(Source data)

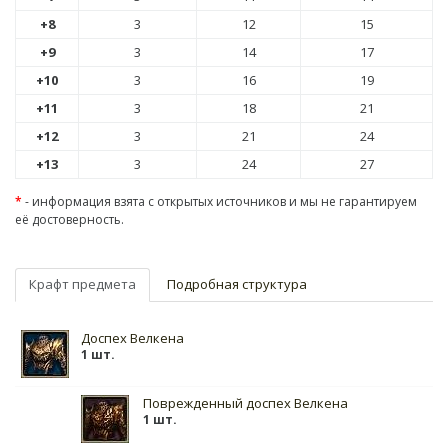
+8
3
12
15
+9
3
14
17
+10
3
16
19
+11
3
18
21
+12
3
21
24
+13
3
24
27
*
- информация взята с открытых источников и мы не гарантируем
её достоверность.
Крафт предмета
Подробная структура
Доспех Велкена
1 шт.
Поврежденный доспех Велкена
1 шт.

(End Source data)
(Source data)

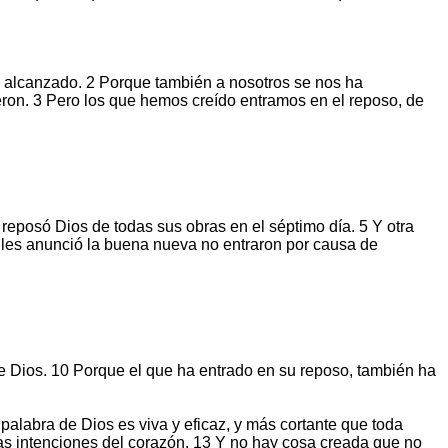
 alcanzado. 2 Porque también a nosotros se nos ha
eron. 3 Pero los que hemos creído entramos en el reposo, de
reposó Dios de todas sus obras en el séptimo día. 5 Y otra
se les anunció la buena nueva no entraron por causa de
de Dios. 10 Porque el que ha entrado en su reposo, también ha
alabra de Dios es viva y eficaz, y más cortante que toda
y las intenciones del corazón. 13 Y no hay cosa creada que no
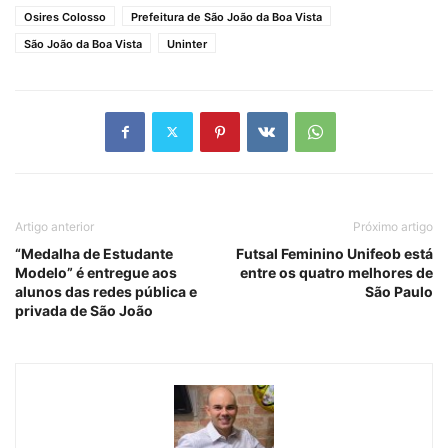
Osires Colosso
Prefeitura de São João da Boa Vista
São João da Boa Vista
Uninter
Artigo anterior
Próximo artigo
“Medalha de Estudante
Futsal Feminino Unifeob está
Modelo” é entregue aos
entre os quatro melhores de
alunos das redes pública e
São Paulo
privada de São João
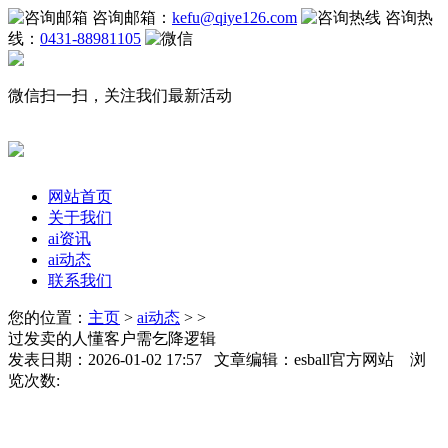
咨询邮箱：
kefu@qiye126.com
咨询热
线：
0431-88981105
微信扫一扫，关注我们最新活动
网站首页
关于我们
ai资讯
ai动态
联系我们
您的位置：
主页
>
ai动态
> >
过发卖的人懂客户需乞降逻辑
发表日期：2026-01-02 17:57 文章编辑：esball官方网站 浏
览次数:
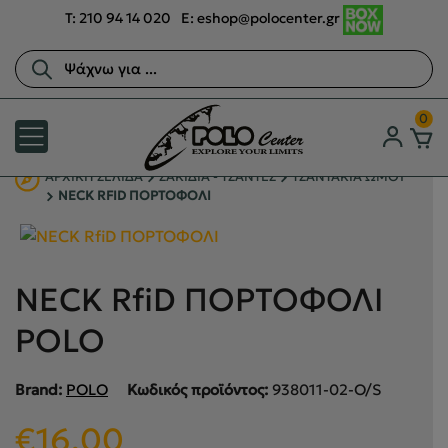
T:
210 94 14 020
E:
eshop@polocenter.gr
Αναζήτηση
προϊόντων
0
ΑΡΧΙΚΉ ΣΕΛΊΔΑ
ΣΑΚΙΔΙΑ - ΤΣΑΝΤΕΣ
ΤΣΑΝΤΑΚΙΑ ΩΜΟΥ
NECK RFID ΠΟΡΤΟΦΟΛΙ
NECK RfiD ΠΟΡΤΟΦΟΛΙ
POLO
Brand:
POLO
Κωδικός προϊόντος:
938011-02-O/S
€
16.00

(End Source data)

• Work item:
Locate the lines above that hold the word "NECK". Show every one of them.

• Final answer:
NECK RFID ΠΟΡΤΟΦΟΛΙ
NECK RfiD ΠΟΡΤΟΦΟΛΙ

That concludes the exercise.